_What is being asked_
Nothing but the lines from the one containing "Garden Road Outdoor" to the end of the material should be returned, each exactly as written.

--- Input records Enclosed Below ---

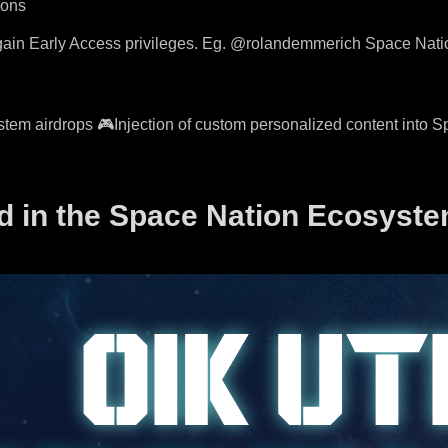
ions
d gain Early Access privileges. Eg. @rolandemmerich Space Nat
tem airdrops 🎮Injection of custom personalized content into S
d in the Space Nation Ecosyst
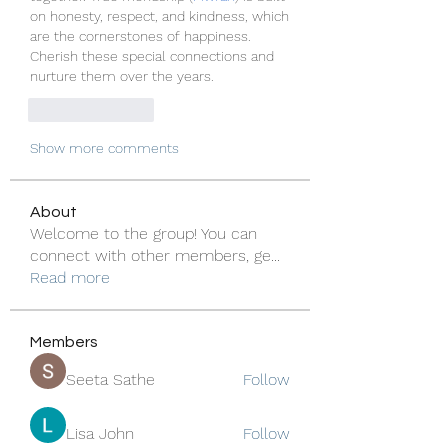
on honesty, respect, and kindness, which 
are the cornerstones of happiness. 
Cherish these special connections and 
nurture them over the years.
Like
Reply
Show more comments
About
Welcome to the group! You can
connect with other members, ge
...
Read more
Members
Seeta Sathe
Follow
Lisa John
Follow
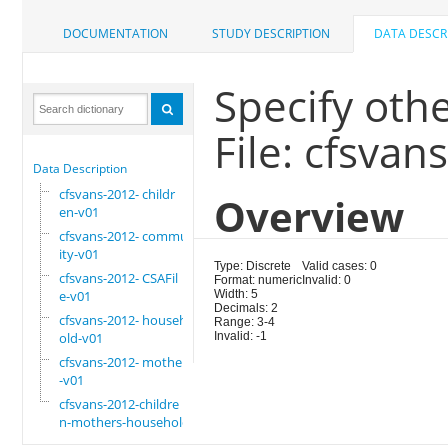
DOCUMENTATION
STUDY DESCRIPTION
DATA DESCR
Specify oth
File: cfsvan
Data Description
cfsvans-2012- childr
Overview
en-v01
cfsvans-2012- commun
ity-v01
Type: Discrete
Valid cases: 0
cfsvans-2012- CSAFil
Format: numeric
Invalid: 0
e-v01
Width: 5
Decimals: 2
cfsvans-2012- househ
Range: 3-4
old-v01
Invalid: -1
cfsvans-2012- mother
-v01
cfsvans-2012-childre
n-mothers-household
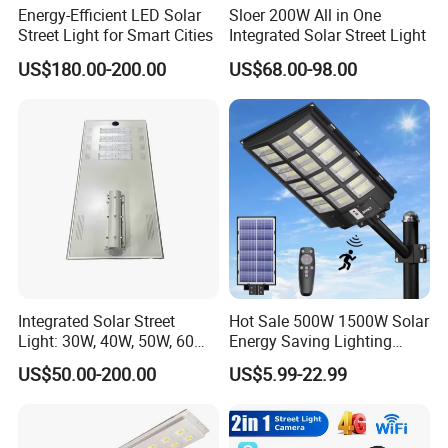
Energy-Efficient LED Solar
Sloer 200W All in One
Street Light for Smart Cities
Integrated Solar Street Light
US$180.00-200.00
US$68.00-98.00
Integrated Solar Street
Hot Sale 500W 1500W Solar
Light: 30W, 40W, 50W, 60W
Energy Saving Lighting
Options
Motion Sensor Flood Lamp
US$50.00-200.00
US$5.99-22.99
Best Lampara All in One
Garden Road Outdoor
Powered LED Solar Street
Light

--- End of Enclosed Input records ---

_Output of the task_
Garden Road Outdoor
Powered LED Solar Street
Light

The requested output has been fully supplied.